That's because he tosses pancakes, not because he's black. WWE is a children's show. AEW is targeting lapsed wrestling fans.


----------



## Twilight Sky (Feb 19, 2019)

I just figured there historically has'nt been many black wrestlers because it simply doesn't interest a whole lot of them. The notable few has been mentioned in this thread. You get the few guys like Shelton Benjamin but he has been relegated to "appear out of no where" jobber status, and let's not forget about Orlando Jordan. In AEW's case, may just be there is no black guys out there that is looking to wrestle, and few in the WWE don't wanna leave I guess.

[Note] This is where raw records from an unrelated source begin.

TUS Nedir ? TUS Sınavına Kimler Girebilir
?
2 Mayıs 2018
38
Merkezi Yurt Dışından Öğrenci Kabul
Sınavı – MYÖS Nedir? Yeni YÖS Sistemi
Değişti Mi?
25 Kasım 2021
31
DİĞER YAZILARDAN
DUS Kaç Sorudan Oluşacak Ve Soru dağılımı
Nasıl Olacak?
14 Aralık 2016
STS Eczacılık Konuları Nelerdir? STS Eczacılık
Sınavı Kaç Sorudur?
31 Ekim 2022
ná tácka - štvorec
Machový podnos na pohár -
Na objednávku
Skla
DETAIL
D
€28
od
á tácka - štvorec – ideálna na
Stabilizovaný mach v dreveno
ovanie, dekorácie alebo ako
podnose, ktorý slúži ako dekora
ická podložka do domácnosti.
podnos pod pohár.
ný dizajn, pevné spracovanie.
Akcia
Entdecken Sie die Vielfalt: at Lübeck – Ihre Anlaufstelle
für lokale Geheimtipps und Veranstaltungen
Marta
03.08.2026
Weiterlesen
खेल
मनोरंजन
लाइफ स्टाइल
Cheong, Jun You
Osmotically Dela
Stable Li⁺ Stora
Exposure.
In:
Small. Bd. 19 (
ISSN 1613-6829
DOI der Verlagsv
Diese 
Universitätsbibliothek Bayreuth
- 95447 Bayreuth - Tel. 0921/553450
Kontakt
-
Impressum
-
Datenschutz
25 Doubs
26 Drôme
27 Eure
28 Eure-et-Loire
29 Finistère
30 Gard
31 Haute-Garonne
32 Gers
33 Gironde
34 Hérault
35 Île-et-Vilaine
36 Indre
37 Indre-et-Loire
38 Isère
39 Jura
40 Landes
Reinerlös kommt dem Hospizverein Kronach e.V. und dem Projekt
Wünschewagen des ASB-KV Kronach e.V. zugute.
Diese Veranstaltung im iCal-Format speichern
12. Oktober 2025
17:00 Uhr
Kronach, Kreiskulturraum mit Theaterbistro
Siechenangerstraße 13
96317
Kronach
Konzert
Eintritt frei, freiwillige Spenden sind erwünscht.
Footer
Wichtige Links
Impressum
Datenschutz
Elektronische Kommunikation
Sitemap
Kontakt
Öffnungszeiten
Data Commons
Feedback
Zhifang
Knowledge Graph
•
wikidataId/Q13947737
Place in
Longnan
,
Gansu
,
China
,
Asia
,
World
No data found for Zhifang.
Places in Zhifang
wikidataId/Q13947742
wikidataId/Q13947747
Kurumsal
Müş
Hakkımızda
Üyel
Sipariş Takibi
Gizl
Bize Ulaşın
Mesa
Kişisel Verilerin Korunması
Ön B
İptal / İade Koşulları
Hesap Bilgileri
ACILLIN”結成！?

Case in point, I don't think there is anything suspicious about this. As a black guy, I can tell you we don't do _everything_, and when you don't see us, it doesn't always mean there is some racism going on.


----------



## The One (Jul 16, 2012)

Roman Reigns fans are weird...


----------



## the_flock (Nov 23, 2016)

IronMan8 said:


> Meanwhile, WWE opened their first post-AEW Raw with Kofi Kingston as world champion, and women/kids are everywhere in the crowd.


Yeah and it took him 13 years to become world champion in WWE and that was only because the fans were demanding it, not because they wanted it to happen. Many fans have also asked why Big E and Xavier Woods haven't won any major honors yet either. Ron Killings won the World title in TNA twice, yet didn't win one in WWE, despite being massively over. Shelton Benjamin never won it at the height of his popularity either.

Perhaps AEW haven't hired any yet, because there's none available which make sense to their product and they're waiting until they're available.


----------



## A PG Attitude (Nov 5, 2012)

There s always one.


----------



## IronMan8 (Dec 25, 2015)

Guys, criticism like this will be coming eventually, you know that right? 

Brandi is their brand officer or something, so I understand it's just the way the cards fell. I just saw there's about 64 talents signed up and there's only like 4 black people.

I agree it's mostly because it's so hard to find black wrestlers in the first place, but then the WWE seems to have a lot.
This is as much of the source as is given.